Eirikur Eiriksson (4/30/2015)
sharonsql2013 (4/30/2015)
I need to divide a number by the number of full weeks based on today's date.Say today is April 30 which is Week 18th but since its the middle of the week i would like to get 17. IS that possible?
(Almost) everything is possible, consider this code, should be enough to get you passed this hurdle.
😎
USE tempdb;
GO
SET NOCOUNT ON;
DECLARE @MY_DATE DATE = CONVERT(DATE,'20150430',112);
DECLARE @ZERO_DATE DATE = CONVERT(DATE,'19000101',112);
SELECT
/* Day of the week, 1 = Monday*/
(DATEDIFF(DAY,@ZERO_DATE,@MY_DATE) % 7) + 1
/* Number of weeks since Monday 1900-01-01 */
,DATEDIFF(DAY,@ZERO_DATE,@MY_DATE) / 7.0
/* First day of this year */
,DATEADD(YEAR,DATEDIFF(YEAR,@ZERO_DATE,@MY_DATE),@ZERO_DATE)

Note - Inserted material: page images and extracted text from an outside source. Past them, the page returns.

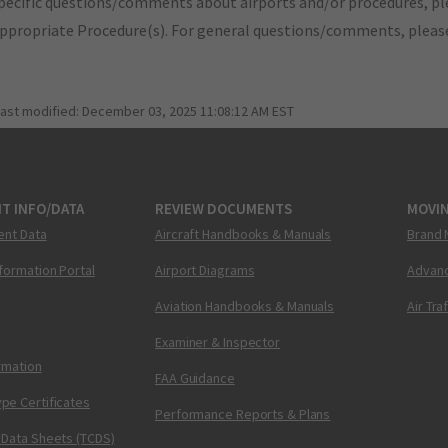
pecific questions/comments about airports and/or procedures, ple
appropriate Procedure(s). For general questions/comments, plea
last modified:
December 03, 2025 11:08:12 AM EST
T INFO/DATA
REVIEW DOCUMENTS
MOVI
ent Data
Aircraft Handbooks & Manuals
Brand 
nformation Portal
Airport Diagrams
Advanc
Aviation Handbooks & Manuals
Air Tra
Examiner & Inspector
ormation
FAA Guidance
pe Certificates
Performance Reports & Plans
 Data Sheets (TCDS)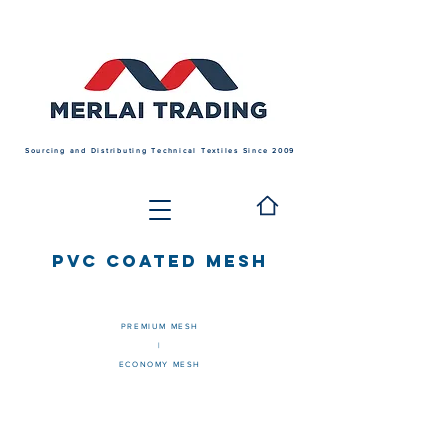
Sourcing and Distributing Technical Textiles Since 2009
PVC COATED MESH
PREMIUM MESH
|
ECONOMY MESH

/* Number of days since Monday 1900-01-01 until the beginning of this year */
,DATEDIFF(DAY,@ZERO_DATE,DATEADD(YEAR,DATEDIFF(YEAR,@ZERO_DATE,@MY_DATE),@ZERO_DATE)) / 7.0
/* Day of the week at the beginning of the year, 1 = Monday*/
,(DATEDIFF(DAY,@ZERO_DATE,DATEADD(YEAR,DATEDIFF(YEAR,@ZERO_DATE,@MY_DATE),@ZERO_DATE)) % 7) + 1
/* Days passed since beginning of the year */
,(DATEDIFF(DAY,@ZERO_DATE,@MY_DATE) / 7.0)
- (DATEDIFF(DAY,@ZERO_DATE,DATEADD(YEAR,DATEDIFF(YEAR,@ZERO_DATE,@MY_DATE),@ZERO_DATE)) / 7.0)
/* Day of the year */
,DATEPART(DAYOFYEAR,@MY_DATE)
/* Week of the year */
,DATEPART(WEEK,@MY_DATE)
/* ISO_WEEK of the year */
,DATEPART(ISO_WEEK,@MY_DATE)
That's all true but, except for ISO_WEEK, I'd like to know what the OP wants done for the first and last weeks of any given year, which are partial weeks 6 out of 7 times.
--Jeff Moden
Change is inevitable... Change for the better is not.